İşgalci İsrail ve Suriye arasında güvenlik anlaşmasına varılması için yürütülen müzakerelerin durma noktasına geldiği bildirildi. İsrail Yayın Kurumu (KAN), Pazartesi akşamı konuya yakın kaynaklara dayandırdığı haberinde, Şam'ın talepleri ile Tel Aviv'in şartları arasındaki uçurumun derinleşmesi nedeniyle görüşmelerin tıkandığını duyurdu.
Kaynaklara göre, İsrail, Suriye Cumhurbaşkanı Ahmed Şara'nın işgal ettiği tüm bölgelerden güçlerini çekme talebini reddetti.
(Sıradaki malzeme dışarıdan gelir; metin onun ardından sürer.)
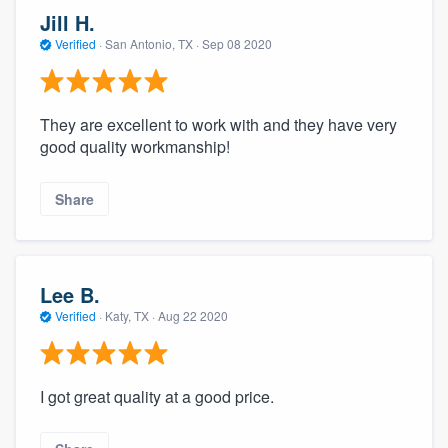
Jill H.
Verified
·
San Antonio, TX ·
Sep 08 2020
They are excellent to work with and they have very
good quality workmanship!
Share
Lee B.
Verified
·
Katy, TX ·
Aug 22 2020
I got great quality at a good price.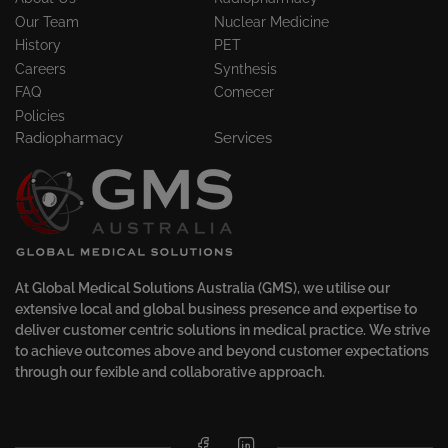
Our Team
Nuclear Medicine
History
PET
Careers
Synthesis
FAQ
Comecer
Policies
Radiopharmacy
Services
At Global Medical Solutions Australia (GMS), we utilise our
extensive local and global business presence and expertise to
deliver customer centric solutions in medical practice. We strive
to achieve outcomes above and beyond customer expectations
through our fexible and collaborative approach.
Facebook
LinkedIn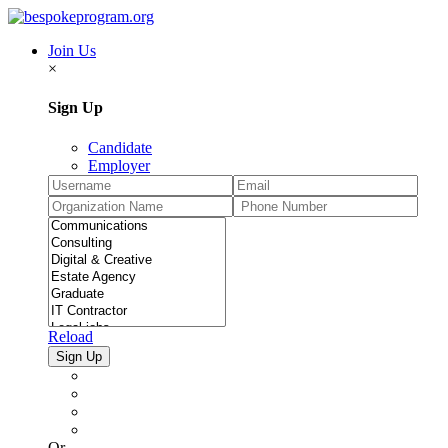
Join Us
×
Sign Up
Candidate
Employer
Reload
Or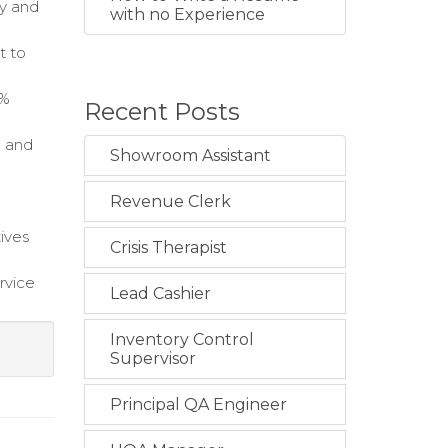
ty and
with no Experience
t to
0%
Recent Posts
, and
Showroom Assistant
Revenue Clerk
tives
Crisis Therapist
rvice
Lead Cashier
Inventory Control
Supervisor
Principal QA Engineer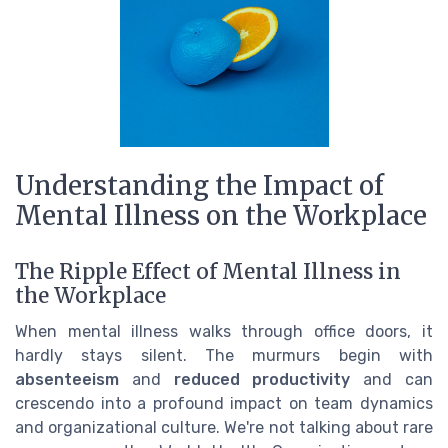
Understanding the Impact of
Mental Illness on the Workplace
The Ripple Effect of Mental Illness in
the Workplace
When mental illness walks through office doors, it
hardly stays silent. The murmurs begin with
absenteeism
and
reduced productivity
and can
crescendo into a profound impact on team dynamics
and organizational culture. We're not talking about rare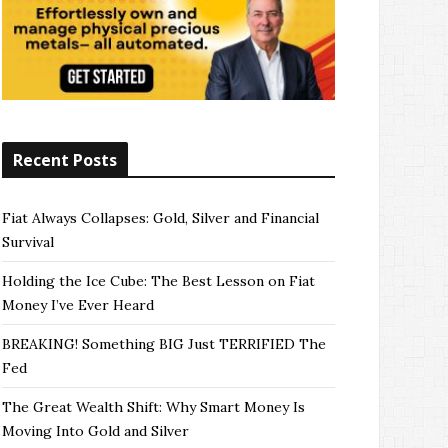
Recent Posts
Fiat Always Collapses: Gold, Silver and Financial
Survival
Holding the Ice Cube: The Best Lesson on Fiat
Money I’ve Ever Heard
BREAKING! Something BIG Just TERRIFIED The
Fed
The Great Wealth Shift: Why Smart Money Is
Moving Into Gold and Silver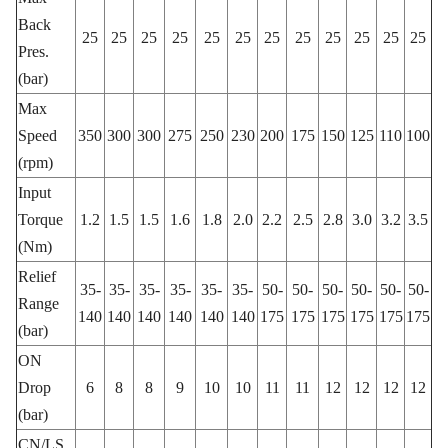
Back
25
25
25
25
25
25
25
25
25
25
25
25
Pres.
(bar)
Max
Speed
350
300
300
275
250
230
200
175
150
125
110
100
(rpm)
Input
Torque
1.2
1.5
1.5
1.6
1.8
2.0
2.2
2.5
2.8
3.0
3.2
3.5
(Nm)
Relief
35-
35-
35-
35-
35-
35-
50-
50-
50-
50-
50-
50-
Range
140
140
140
140
140
140
175
175
175
175
175
175
(bar)
ON
Drop
6
8
8
9
10
10
11
11
12
12
12
12
(bar)
CN/LS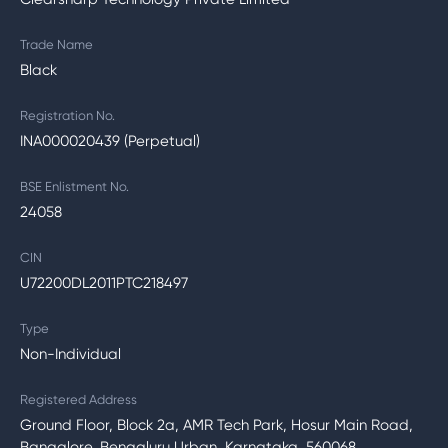
Trade Name
Black
Registration No.
INA000020439 (Perpetual)
BSE Enlistment No.
24058
CIN
U72200DL2011PTC218497
Type
Non-Individual
Registered Address
Ground Floor, Block 2a, AMR Tech Park, Hosur Main Road,
Bangalore, Bengaluru Urban, Karnataka, 560068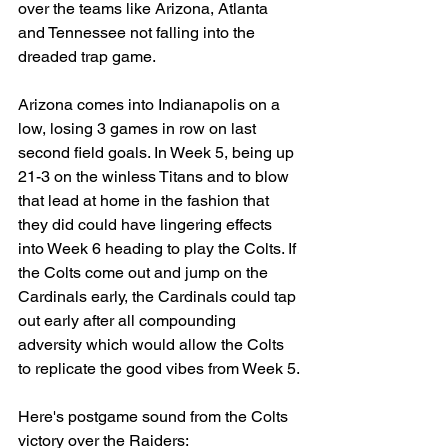
over the teams like Arizona, Atlanta 
and Tennessee not falling into the 
dreaded trap game.
Arizona comes into Indianapolis on a 
low, losing 3 games in row on last 
second field goals. In Week 5, being up 
21-3 on the winless Titans and to blow 
that lead at home in the fashion that 
they did could have lingering effects 
into Week 6 heading to play the Colts. If 
the Colts come out and jump on the 
Cardinals early, the Cardinals could tap 
out early after all compounding 
adversity which would allow the Colts 
to replicate the good vibes from Week 5.
Here's postgame sound from the Colts 
victory over the Raiders: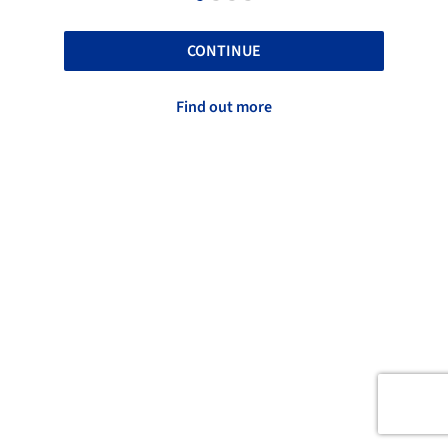
CONTINUE
Find out more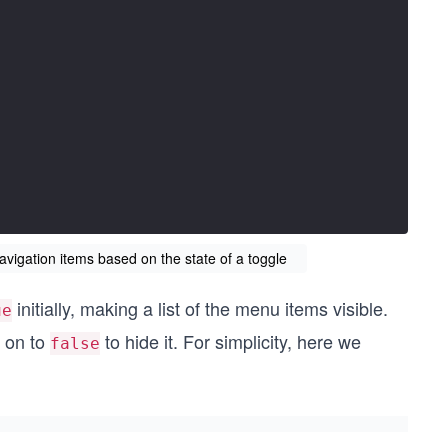
avigation items based on the state of a toggle
initially, making a list of the menu items visible.
ue
t on to
to hide it. For simplicity, here we
false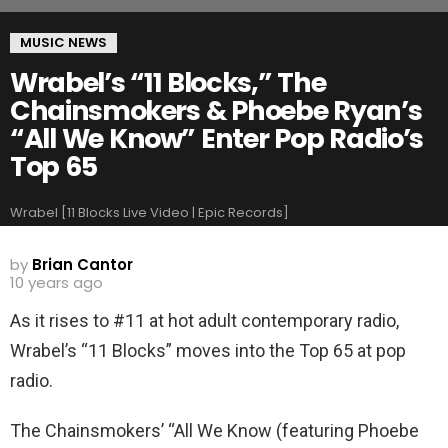
MUSIC NEWS
Wrabel’s “11 Blocks,” The
Chainsmokers & Phoebe Ryan’s
“All We Know” Enter Pop Radio’s
Top 65
Wrabel [11 Blocks Live Video | Epic Records]
by
Brian Cantor
10 years ago
As it rises to #11 at hot adult contemporary radio,
Wrabel’s “11 Blocks” moves into the Top 65 at pop
radio.
The Chainsmokers’ “All We Know (featuring Phoebe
Tel Aviv, bu bölgelerden ancak kapsamlı bir barış anlaşması çerçevesinde çekileceğini, sınırlı bir güvenlik anlaşmasıyla bunun mümkün olmadığını açıkça belirtti. Bu durum, mevcut aşamada kapsamlı bir barış anlaşmasının pek mümkün görünmediği düşünüldüğünde, görüşmeleri fiilen durdurdu.
Geri çekilme sınırları anlaşmazlığın temeli
Tarafların, geçen Eylül ayında Birleşmiş Milletler Genel Kurulu toplantıları sırasında ABD gözetiminde bir güvenlik anlaşması imzalaması bekleniyordu, ancak medya raporları görüşmelerin son dakikalarda tıkandığını işaret etmişti.
İsrailli güvenlik kaynaklarına göre, Suriye Dışişleri Bakanı Esad Şeybani ve İsrail Stratejik İşler Bakanı Ron Dermer arasındaki toplantılarda kilit anlaşmazlıklar ortaya çıktı. Bu anlaşmazlıklar Suriye'nin şu talepleri etrafında yoğunlaştı:
-
1974 Ayrışma Anlaşması sınırlarına geri dönüş: İsrail'in bu anlaşmanın belirlediği sınırlara dönmesi.
-
Hava sahası ihlallerinin durdurulması: İsrail'in Suriye hava sahasını ihlal eden saldırılarına son vermesi.
-
2024 sonu işgal edilen bölgelerden çekilme: Esed rejiminin devrilmesinden sonra İsrail'in kontrolüne geçen bölgelerden çekilmesi.
Stratejik bölgelerin kontrolü
İşgalci İsrail, 1967'den beri Suriye'nin Golan Tepeleri'nin çoğunu işgal altında tutuyor. Ancak Esed rejiminin devrilmesiyle ortaya çıkan kargaşadan yararlanarak tampon bölgedeki varlığını genişletti ve stratejik öneme sahip Şeyh Dağı'nın (Cebel eş-Şeyh) zirvesini ele geçirdi. Bu hamle, fiilen 1974 Ayrışma Anlaşması'nı ortadan kaldırdı.
Ayrıca soykırımcı İsrail, son yıllarda Suriye askeri mevzilerini ve araçlarını hedef alan hava saldırılarını sürdürdü. Bu saldırılar birçok durumda sivillerin ölümüne ve silah depolarının imha edilmesine yol açtı.